決勝戦③
「「『覇飛不兵砲』!!」」
戦いが始まってから、5度目の大技が激突した。
何度も行われた同技対決であるが、今度は技の威力が同じだったのか、完全な相殺が行われた。
「嘘……。いくらなんでも、早すぎでしょう?」
弩筋の口から、驚きの声が漏れた。
それも当然だろう。試合終了までは追いつかれるはずが無いと思っていた技の完成度。
それをたった数度の攻防で成し遂げられたのだから、驚かない方がおかしい。弩筋自身、親を見本にここまで時間をかけて技を磨き続けてきたのだ。たった数度で追いつかれるなど、ありえないと声を大にして言いたくなるというものだ。
ただ、そんな偉業を成し遂げた麗羅の表情は暗い。
「……『覇飛不兵砲・改』。ここまで弄ってオリジナルと同じなんて。付け焼刃とは言え、地力の差が大きいわね」
麗羅がやったのは模倣ではなく、発展や応用と言われるものだ。
オリジナルの『覇飛不兵砲』をコピーするにも限界があり、どうやっても勝ち目を見出すことができない。
だから、他の技を足した。
使える技をいくつも組み上げ、技の威力を底上げしたのだ。
これが弩筋にもできない麗羅のカスタマイズだ。
オリジナルのコピーを超えたパロディ、チャンポンによるカスタマイズ。
元の技は弩筋の、倍筋家のものだが、ここまで変化すると弩筋ではたどり着けない技となる。

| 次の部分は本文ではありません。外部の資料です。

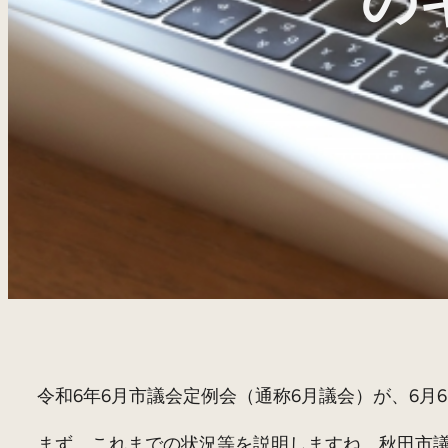
の
令和6年6月市議会定例会（通称6月議会）が、6月
まず、これまでの状況等を説明しますね。秋田市議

改善と改良を積み重ねてきた技ではなく、異質化された技。
言葉にすると簡単な事だが、技の総合的な難易度としては麗羅の技の方が酷い。
本来であればここからバランス調整や先鋭化を行い、真に実用に足る技へと作り替えるのだが、今はコスパの悪い、消耗の大きすぎる技だ。
実際、麗羅の消費は弩筋と比べ、倍以上だろう。多用できる技ではなかった。
これ以上の長期戦は不利などと言う物ではない。
よって無理やり組み上げた技を武器に、麗羅は最後の勝負に出る。
「貴女がどんな技を使おうとも、みんなまとめてやっつけてやる! これが私の渾身の一撃! 『覇飛不兵砲』!!」
「私のスピードを、甘く見るなっ! 早さが私の得意技!」
本来はどっしり構えて使う大技『覇飛不兵砲』。
それを小技の様に、駆け出しながら使う麗羅。
当然威力は減衰し、弩筋の技に消し飛ばされるが。弩筋の『覇飛不兵砲』は軌道がずれ、麗羅は直撃コースから外れる。
「強ければいいってもんじゃないのよ!!」
軽い技は使った後の隙が小さい。
繋ぎとして使う分にはちょうどいい。
逆に大技は使った後の反動・隙が大きくなる。
使うタイミング、場の流れを上手く組み立てないといけないのだ。
「『覇飛不兵砲・改』!」
正式な名前のまだ無い、麗羅の大技。
弩筋の懐に飛び込んだ麗羅は最後の、全力の一撃を見舞う。
弩筋は大技の後とはいえ、身をよじって麗羅の『覇飛不兵砲・改』の直撃を避けようとした。胴体直撃だけは、何とか回避した。
だが、右腕を砕かれそれでも吹き飛ばされ、場外へ。
また、最後の一撃にすべてを賭けた麗羅も倒れる。
双方そのまま立ち上がる事が出来ず、判定により麗羅の勝利が宣言された。